That being said, can I implore you to look up how follicles work?

Because Dr. Huang breezed over some stuff in that first exam, and now every dumb thirty-two-year-old watching this is going to run out and try to get jacked by an NBA forward. At the very end of his extremely educational info session with Khloe, using Starbursts to represent egg production, he slides in there that being on the pill for as long as she has may have suppressed her follicle production. Um, yeah? And, when she goes off the pill and returns for another exam, she has a zillion, so...? Listen to me: it's good to be informed, and this show will inform you only of the emptiness in your soul, so if you want to get real information on this very important subject, don't try to glean it from this bamboozlement. /EYEROLL.


Are we worried about Tristan Thompson?

I know he's a multi-millionaire and could potentially be an NBA Champion (again) here in a minute (they're not the favorites, but basketball is a beguiling mistress never to be trusted). Still, I feel for this Jamaican-Canadian! He's twenty-six. Khloe's thirty-two, which is not that much older, but she's lived so many lifetimes in this very messed up family that she's actually more like seventy-two going on thirteen.
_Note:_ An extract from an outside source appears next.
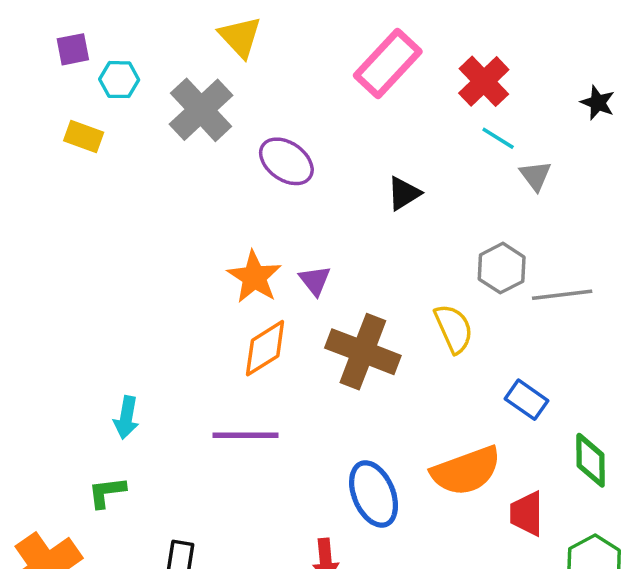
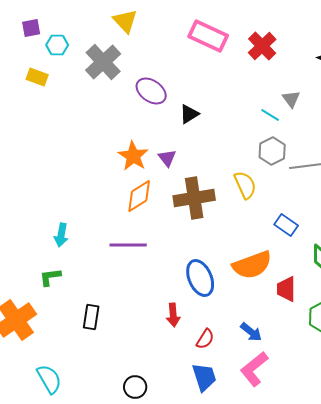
pink rectangle: (388, 64) -> (208, 36), turned 72
cyan line: (498, 138) -> (270, 115), moved
black triangle: (404, 193) -> (189, 114), moved
brown cross: (363, 352) -> (194, 198), turned -30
If he's ever watched TV, what would be his motivation for sticking his hand in this blender? And you know I'm sick, because the little flashes we've seen of them together make Tristan and Khloe seem very happy. I mean, they seem dumb, but happy, and I can't wish unhappiness on anyone, really, so good for them.

Can Kourtney and Rob just...go?

I would rather watch any of the rest of them do anything than listen to these two cheese graters -- the family's only college graduates! -- say or do squat ever again. (Did y'all know Kourtney graduated from the U of Arizona with a degree in theater arts? Are you dying? My God, imagine Kourtney Kardashian in, say, a William Inge play....)


So, Rob doesn't want a birthday party, for whatever reason, and it feels like the one smart decision he's made in a WHILE, but y'all know they have that balloon company on contract, and who wants to see Insta posts of Kylie in a (plagiarized) bikini sweatsuit merely wishing Rob an HBD? A party must, obviously, be had.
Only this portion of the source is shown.